#### TASK OBJECTIVE
Return each line of the listing that follows in which the string "आरएफ" can be found.

#### SOURCE MATERIAL
- - - - - - -
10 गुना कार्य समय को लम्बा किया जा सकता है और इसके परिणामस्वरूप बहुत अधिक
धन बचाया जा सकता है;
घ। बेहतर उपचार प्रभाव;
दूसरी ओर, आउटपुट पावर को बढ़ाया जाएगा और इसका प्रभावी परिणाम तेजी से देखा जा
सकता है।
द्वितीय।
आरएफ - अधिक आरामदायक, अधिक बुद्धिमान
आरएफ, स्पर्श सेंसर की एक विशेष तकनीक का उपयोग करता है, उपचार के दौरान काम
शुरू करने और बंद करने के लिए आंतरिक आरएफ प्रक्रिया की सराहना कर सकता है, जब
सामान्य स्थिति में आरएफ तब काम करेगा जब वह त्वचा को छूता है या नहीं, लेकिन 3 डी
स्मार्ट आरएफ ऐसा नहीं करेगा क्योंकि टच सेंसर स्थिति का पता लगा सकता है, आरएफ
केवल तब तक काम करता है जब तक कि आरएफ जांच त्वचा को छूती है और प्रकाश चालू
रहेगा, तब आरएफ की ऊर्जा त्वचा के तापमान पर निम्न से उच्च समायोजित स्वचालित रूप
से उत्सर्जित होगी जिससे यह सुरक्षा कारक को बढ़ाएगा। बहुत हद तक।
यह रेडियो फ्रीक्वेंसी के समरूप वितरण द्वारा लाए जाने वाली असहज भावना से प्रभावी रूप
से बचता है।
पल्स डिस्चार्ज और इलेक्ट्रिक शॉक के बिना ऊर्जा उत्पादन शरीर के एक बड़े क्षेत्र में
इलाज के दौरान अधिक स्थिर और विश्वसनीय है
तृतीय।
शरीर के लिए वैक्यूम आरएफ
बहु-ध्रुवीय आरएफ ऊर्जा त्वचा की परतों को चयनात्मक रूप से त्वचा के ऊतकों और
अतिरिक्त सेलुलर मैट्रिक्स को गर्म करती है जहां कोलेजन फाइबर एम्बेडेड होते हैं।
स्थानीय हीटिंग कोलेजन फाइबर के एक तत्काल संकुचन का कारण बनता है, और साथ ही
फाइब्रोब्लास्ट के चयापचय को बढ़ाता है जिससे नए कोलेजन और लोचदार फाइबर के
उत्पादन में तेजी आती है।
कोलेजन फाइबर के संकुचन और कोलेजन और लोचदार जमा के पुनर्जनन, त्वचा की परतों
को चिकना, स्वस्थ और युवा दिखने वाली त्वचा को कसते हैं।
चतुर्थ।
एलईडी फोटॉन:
- - - - - - -
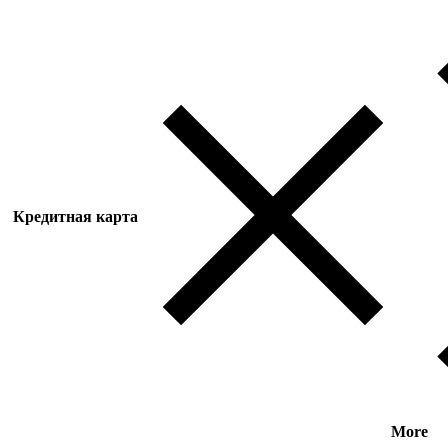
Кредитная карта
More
- - - - - - -
#### RESPONSE BELOW
आरएफ - अधिक आरामदायक, अधिक बुद्धिमान
आरएफ, स्पर्श सेंसर की एक विशेष तकनीक का उपयोग करता है, उपचार के दौरान काम
शुरू करने और बंद करने के लिए आंतरिक आरएफ प्रक्रिया की सराहना कर सकता है, जब
सामान्य स्थिति में आरएफ तब काम करेगा जब वह त्वचा को छूता है या नहीं, लेकिन 3 डी
स्मार्ट आरएफ ऐसा नहीं करेगा क्योंकि टच सेंसर स्थिति का पता लगा सकता है, आरएफ
केवल तब तक काम करता है जब तक कि आरएफ जांच त्वचा को छूती है और प्रकाश चालू
रहेगा, तब आरएफ की ऊर्जा त्वचा के तापमान पर निम्न से उच्च समायोजित स्वचालित रूप
शरीर के लिए वैक्यूम आरएफ
बहु-ध्रुवीय आरएफ ऊर्जा त्वचा की परतों को चयनात्मक रूप से त्वचा के ऊतकों और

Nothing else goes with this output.